By Michael Miller, Farm Loan Manager, Kentucky Farm Service Agency
Aaron and Laura Briner live on their 24-acre farm, Laughing Lab Acres, located in Henderson County, Kentucky, where they raise Heritage livestock to be sold through farmer’s markets and by word of mouth.
The idea for Laughing Lab Acres was born out of a business plan Aaron created as a requirement for his college degree program. The operation is named for the Briner’s Labradors, Bindi, Bodie, Britt and Jake. After two years of working full time off the farm, Aaron quit his job in 2016 and became a full-time farmer.
“Without the Microloan obtained through USDA’s Farm Service Agency (FSA), we would not have been able to expand to the operation we have now,” said Aaron.
FSA’s Microloan Program meets the financial operating needs of new, niche, and small to mid-sized family farm operations.

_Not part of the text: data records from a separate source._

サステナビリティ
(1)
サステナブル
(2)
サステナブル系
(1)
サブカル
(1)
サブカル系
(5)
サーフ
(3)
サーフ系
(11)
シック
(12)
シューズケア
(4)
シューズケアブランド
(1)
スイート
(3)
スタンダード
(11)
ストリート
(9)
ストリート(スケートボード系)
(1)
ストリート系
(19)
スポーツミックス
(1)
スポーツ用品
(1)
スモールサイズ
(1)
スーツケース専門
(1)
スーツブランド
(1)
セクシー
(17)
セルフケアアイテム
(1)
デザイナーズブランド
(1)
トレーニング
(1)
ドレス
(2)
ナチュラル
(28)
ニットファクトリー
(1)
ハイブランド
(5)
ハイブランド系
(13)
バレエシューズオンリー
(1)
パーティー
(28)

Through Microloans, farmers may borrow up to $50,000 using an abbreviated application process. This access to credit for non-traditional farm operations fit the needs of Laughing Lab Acres.
“We are still so new that we don’t have the production history traditional lenders want to see,” Aaron said. “The Microloan Program gives us the capital we need to operate on until we make our sales.”
At Laughing Lab Acres, the Briners produce pasture-raised livestock consisting of chickens, turkeys and pigs. All of their livestock live as natural of a life as possible. The entire infrastructure of Laughing Lab Acres is portable. The animals are moved from paddock to paddock every few days, with all fencing running on solar power.
“I’m still learning. You have to be able to wear so many hats as a farmer,” said Aaron. “It’s a continuous learning process and that’s what I like about it. We get to take part in the growth of our farm.”
Since opening their operation in 2014, Laughing Lab Acres has obtained a dedicated consumer base. Even area restaurants recognize their craftsmanship, featuring pork and poultry from the farm. An expansion into vegetables is planned for the upcoming season.
“The ultimate goal is to be a one-stop-shop, or whole diet, provider,” Briner said.